Interesting article over at the Wall Street Journal outlining the cafeteria style compensation plan of Skyline Construction, which allows eligible employees to pick their own salaries, within a specified range. The catch: Choosing a lower salary means a shot at a larger bonus.
Roll the dice baby. Have confidence you can hit the numbers this year? Pick the lowest salary possible and receive a higher total compensation target - but, of course, a higher percentage of that total comp target is made up of at-risk bonus/incentive pay.
Feel lucky? More on the program from the WSJ:
"Mark Trento and Adam Chelini had a rare opportunity last year. They got to pick their own salaries, in a range between $125,000 and $150,000. The catch: Choosing a lower salary meant a shot at a larger bonus.
Mr. Trento, a vice president for San Francisco-based Skyline Construction Inc., chose the safety of $150,000. Mr. Chelini, a Skyline senior project manager, opted for $125,000, and wound up with a larger bonus than he would have received otherwise. While neither would say what their bonuses were, both say they were happy with their choices.

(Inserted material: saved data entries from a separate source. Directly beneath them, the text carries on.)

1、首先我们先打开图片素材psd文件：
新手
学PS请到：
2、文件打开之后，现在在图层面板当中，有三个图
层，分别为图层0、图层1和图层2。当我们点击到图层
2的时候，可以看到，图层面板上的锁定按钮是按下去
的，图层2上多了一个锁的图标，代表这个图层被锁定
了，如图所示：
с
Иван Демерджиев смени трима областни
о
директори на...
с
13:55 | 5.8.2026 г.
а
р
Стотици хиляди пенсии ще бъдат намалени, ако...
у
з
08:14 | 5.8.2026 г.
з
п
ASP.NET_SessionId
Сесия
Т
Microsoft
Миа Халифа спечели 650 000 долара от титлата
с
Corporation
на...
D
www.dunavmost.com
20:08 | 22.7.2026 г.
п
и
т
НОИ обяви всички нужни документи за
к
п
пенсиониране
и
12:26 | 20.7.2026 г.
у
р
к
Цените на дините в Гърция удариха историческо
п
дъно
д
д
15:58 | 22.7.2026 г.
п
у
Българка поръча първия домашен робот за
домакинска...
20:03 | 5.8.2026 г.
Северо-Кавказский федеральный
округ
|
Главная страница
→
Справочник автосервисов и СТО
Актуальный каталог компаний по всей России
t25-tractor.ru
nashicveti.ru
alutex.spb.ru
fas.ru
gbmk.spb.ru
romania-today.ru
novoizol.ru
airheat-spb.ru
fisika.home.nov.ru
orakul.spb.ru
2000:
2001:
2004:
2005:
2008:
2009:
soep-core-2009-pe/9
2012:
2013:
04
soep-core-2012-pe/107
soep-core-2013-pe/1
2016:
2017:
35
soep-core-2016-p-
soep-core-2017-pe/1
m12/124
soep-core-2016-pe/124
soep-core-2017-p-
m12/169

Executives at Skyline, which specializes in building and renovating commercial interiors, introduced the plan in 2005 when employees bought the company from its former owners. The idea proved popular. Twelve of the 15 eligible managers this year chose lower salaries and higher potential bonuses. "It's their way of throwing a little skin in the game," Mr. Hayes says."
Interesting concept. Couple of thoughts (although I'm not a comp professional - I'll ask Ann Bares to bounce in on this one) from my experience:
1. This type of program is best geared to executives, and you really can't take it to the masses. Only those who feel like they can impact revenue and expense will play the game - take it to the middle management levels and you'll hear crickets - they just won't take the risk based on their limited visibility regarding the probability of making the plan.

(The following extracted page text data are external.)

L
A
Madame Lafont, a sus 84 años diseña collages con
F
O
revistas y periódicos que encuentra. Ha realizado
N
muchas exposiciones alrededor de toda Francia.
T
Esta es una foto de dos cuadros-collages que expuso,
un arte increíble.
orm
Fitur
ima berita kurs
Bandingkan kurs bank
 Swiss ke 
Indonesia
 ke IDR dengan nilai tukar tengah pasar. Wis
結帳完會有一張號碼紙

2. In certain cultures, unwillingness to take less salary might be equated with a lack of confidence - I'm your peer and I took less salary because we're going to make the plan! Wait a second - you opted for salary? Great, now I've got someone who's not "in it to win it".... You get the vibe...
3. I'll bank on my performance, but not John's - Another variant of #2. I took the higher salary because I don't think you can get it done. You can smell the teamwork from here, right?
In any event, it's a fascinating discussion. Apart from business and compensation theory, an individual's willingness to trade base pay for more incentive upside is an exercise in team - and individual - psychology.
Me? I'm doubling down, because I think ALL my teammates are players. To bad we don't have this type of plan, because I would be in. You guys/gals are out there reading, right?